Au cours du Chapitre d'Orsay, Brigitte Gobbé, des Fraternités séculières de Suisse, responsable du Trimestre franciscain, était invitée à prendre la parole. Voici son intervention.

D'abord     merci    pour    votre accueil.  Je  suis  dans la  famille  franciscaine depuis vingt-cinq ans, et c'est avec grande émotion que je me trouve   aujourd'hui devant vous.
Ensemble, essayons de tendre un fil rouge, celui-ci étant le même pour toutes les branches, même si l'application est différente pour chacune.

Le fil rouge
Je partirai de différents aspects de la réflexion de Marc Donzé, vicaire épiscopal à Fribourg, spécialiste de Maurice Zundel, grand connaisseur de saint François et de sainte Claire d'Assise. En cernant aujourd'hui les enjeux de l'évangélisation en Église, il rejoint la spiritualité franciscaine dans sa vocation de missionnaire avec son corollaire : l'itinérance.
Marc Donzé reprend la problématique de la proposition de la foi en termes de construction d'identité. Cela ouvre des perspectives nouvelles, car, souligne-t-il, la quête de l'identité a subi une révolution copernicienne. À notre époque, la seule pertinence qui tienne est la pertinence existentielle.
Quelle réponse l'Église offre-telle à la recherche identitaire de nos contemporains ?
Hier, l'identité personnelle était très largement prescrite par l'institution; la personne ne pouvait que très légèrement modifier, parfumer cette identité culturelle, religieuse à laquelle elle appartenait. Aujourd'hui, la synthèse est dans l'individu. Elle se tisse en son for intérieur. L'être humain devient sujet, créateur de celle-ci. Tout peut être remis en question. Nous pouvons prétendre ne pas comprendre cette réalité et refuser d'y adhérer. Mais peine perdue ! Comme le rappellent les phénomé-nologues, nous ne pouvons échapper à cette évidence : le monde dans lequel nous évoluons nous façonne, il est utopique d'imaginer nous soustraire aux questions de nos contemporains.

Naître en Christ
Le visage identitaire du christianisme se résume au dépôt de la foi exprimée sobrement dans le kérygme. Ce dernier doit être réinterprété à chaque instant à partir des réalités humaines imbibant la société d'aujourd'hui.
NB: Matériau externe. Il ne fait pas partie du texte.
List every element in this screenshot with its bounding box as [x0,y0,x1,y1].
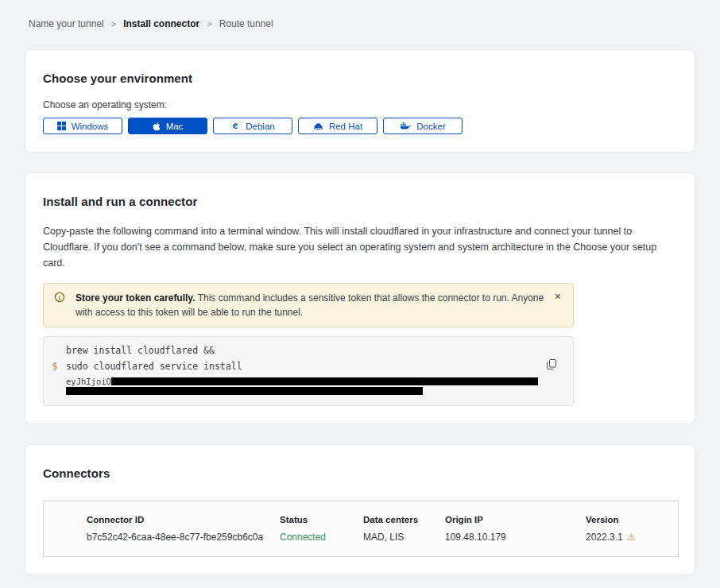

Il doit être offert dans un dialogue constant.

Qui dit offrande, dit un contenu à présenter. Cette offre est-elle uniquement de l'ordre du discours ou de l'expérience ? L'offrande majeure que nous avons à rayonner, nous, peuple ecclésial, c'est de permettre à chacun de rencontrer le Christ, d'expérimenter intimement sa présence.
Il ne s'agit pas de sentimentalisme, ni seulement de perception, mais de faire l'expérience que ma vie se transforme en relation avec le Christ qui vit en moi. Elle prend plusieurs formes possibles : la beauté, la recherche scientifique, un cœur à cœur qui met en lien avec le mystère... Les chemins sont multiples, mais sont toujours de l'ordre d'une révélation, car rien n'est possible hors de cette expérience. Passer du discours à la révélation doit nous occuper tous. Ce qui compte c'est ce fil rouge : rencontrer intimement le Christ, personnellement et communautairement: La pastorale d'engendrement met le doigt sur notre vocation chrétienne : naître en Christ. Si nous naissons et faisons naître en Christ, alors il y aura fécondité, quels que soient les moyens. Là passe notre fil rouge pour aujourd'hui.

•  Naître en fraternité
II découle de ces affirmations que nos communautés devraient être des communautés ferventes, priantes, accueillantes, authentiques et missionnaires par le fait même de cette authenticité. Elles sont des lieux de formation initiatique qui prennent en compte les ressources profondes de l'individu, sans placage : faire advenir les ressources de chaque être, faisant apparaître le joyau du Christ en chaque personne. Tout être humain a la possibilité de vivre l'expérience franciscaine solaire par le fait même qu'il loue les capacités de l'être à révéler le Dieu de Jésus-Christ.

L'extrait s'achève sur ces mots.